One particular strength of this study is that testing was conducted in the post-awakening phase, which allowed for a standardized LED light exposure setting. Further strengths lie in the consistent illumination at the retina without previous light effects and participants’ stable sitting posture combined with interference-free HRV time phases to compare light exposure effects. The analyses of various HRV parameters which allows for time and frequency domain comparisons to other studies represents another strength. However, there are limitations, affecting primarily the results of the DV HF-HRV. Since there were significant differences between the three colored light conditions at the baseline level, effects for this DV need to be interpreted cautiously, especially for green light. Furthermore, the present investigation is limited by the circumstance that Studies 1 and 2 were not conducted with the same sample, therefore not allowing for within-subject comparisons across both studies. As a comparison of the sociodemographic make-up demonstrates, the participants were similar enough. Future research might be interested in conducting studies as part of which such within-subject comparisons are made possible. Also, it should be noted that the observed statistical power was limited, particularly in the dim vs bright light conditions. Specifically, average power was 0.342 across the dim vs bright analyses, while average power for the colored light analyses was 0.703. While the latter is still below the recommended value, it should be considered acceptable.

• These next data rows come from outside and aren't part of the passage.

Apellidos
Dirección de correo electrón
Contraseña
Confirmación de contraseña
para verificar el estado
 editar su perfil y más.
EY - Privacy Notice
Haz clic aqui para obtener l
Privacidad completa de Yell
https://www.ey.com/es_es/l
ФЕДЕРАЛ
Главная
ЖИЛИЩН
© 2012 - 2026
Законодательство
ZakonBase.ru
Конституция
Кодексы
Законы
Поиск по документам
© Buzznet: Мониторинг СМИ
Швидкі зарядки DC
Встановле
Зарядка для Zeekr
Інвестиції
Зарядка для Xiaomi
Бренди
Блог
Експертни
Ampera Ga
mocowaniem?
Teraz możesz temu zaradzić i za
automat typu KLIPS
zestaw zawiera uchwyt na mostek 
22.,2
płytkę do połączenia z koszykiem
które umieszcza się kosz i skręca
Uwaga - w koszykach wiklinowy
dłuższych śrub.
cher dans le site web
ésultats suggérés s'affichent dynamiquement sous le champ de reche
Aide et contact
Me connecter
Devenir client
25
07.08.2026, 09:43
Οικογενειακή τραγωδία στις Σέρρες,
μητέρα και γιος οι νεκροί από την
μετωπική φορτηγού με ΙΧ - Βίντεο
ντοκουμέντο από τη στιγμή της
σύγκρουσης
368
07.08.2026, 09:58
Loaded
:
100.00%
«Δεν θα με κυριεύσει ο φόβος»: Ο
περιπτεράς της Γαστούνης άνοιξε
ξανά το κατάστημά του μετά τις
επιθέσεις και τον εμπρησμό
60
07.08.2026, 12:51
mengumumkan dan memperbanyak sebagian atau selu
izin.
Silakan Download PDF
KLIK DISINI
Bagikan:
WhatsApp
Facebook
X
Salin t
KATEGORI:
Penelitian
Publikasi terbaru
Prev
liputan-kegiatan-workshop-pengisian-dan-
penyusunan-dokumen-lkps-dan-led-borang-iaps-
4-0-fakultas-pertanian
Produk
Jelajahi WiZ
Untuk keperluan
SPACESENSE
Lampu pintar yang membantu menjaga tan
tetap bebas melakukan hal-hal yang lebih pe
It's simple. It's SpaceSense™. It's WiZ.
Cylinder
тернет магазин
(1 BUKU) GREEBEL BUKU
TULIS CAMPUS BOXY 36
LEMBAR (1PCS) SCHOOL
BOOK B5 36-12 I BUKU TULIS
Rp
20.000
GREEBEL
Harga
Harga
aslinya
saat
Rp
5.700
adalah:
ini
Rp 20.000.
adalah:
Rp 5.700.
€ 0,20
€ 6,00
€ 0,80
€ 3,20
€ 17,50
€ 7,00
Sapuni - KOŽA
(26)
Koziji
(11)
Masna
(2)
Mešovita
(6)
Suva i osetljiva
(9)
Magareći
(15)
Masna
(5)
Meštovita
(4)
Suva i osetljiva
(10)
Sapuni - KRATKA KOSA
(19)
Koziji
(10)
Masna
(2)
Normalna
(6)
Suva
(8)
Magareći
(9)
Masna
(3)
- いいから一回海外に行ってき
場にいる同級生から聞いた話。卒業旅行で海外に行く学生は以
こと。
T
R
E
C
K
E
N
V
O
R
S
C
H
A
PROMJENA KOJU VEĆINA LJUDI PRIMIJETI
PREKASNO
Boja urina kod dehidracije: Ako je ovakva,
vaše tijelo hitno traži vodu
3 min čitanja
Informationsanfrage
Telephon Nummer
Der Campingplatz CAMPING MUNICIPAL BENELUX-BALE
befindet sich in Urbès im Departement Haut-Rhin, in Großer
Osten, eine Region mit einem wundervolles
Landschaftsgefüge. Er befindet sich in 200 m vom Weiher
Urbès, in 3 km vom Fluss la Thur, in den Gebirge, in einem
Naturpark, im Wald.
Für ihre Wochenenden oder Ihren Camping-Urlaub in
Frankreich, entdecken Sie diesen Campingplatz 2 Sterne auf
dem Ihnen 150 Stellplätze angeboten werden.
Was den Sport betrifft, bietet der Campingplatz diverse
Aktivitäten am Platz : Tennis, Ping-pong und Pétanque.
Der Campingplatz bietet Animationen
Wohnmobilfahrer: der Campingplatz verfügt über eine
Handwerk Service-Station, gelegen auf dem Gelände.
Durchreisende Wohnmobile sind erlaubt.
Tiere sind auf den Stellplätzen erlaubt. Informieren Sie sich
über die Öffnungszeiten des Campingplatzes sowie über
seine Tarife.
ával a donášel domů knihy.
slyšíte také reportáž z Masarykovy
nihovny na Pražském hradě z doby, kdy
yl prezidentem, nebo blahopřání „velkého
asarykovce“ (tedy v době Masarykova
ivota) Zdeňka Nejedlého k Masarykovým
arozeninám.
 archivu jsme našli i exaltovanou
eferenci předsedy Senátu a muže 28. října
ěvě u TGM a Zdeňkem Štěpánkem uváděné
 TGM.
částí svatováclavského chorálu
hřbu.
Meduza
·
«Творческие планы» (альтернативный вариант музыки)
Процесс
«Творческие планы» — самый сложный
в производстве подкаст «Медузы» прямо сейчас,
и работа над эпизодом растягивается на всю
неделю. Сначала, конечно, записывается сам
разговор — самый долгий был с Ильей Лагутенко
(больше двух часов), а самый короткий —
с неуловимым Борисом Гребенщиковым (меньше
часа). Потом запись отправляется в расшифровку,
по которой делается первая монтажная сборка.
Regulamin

In sum, this study was the only one of those introduced in the literature in which the effects of light exposure were measured in the post-awakening phase. While this can be considered a strength of this study. Further research is needed in which researchers take the potential impact of varying chronotypes and sleep quality on HRV or other relevant ANS parameters into account. Furthermore, investigating the interplay of illuminance and wavelength might be a topic of future interest.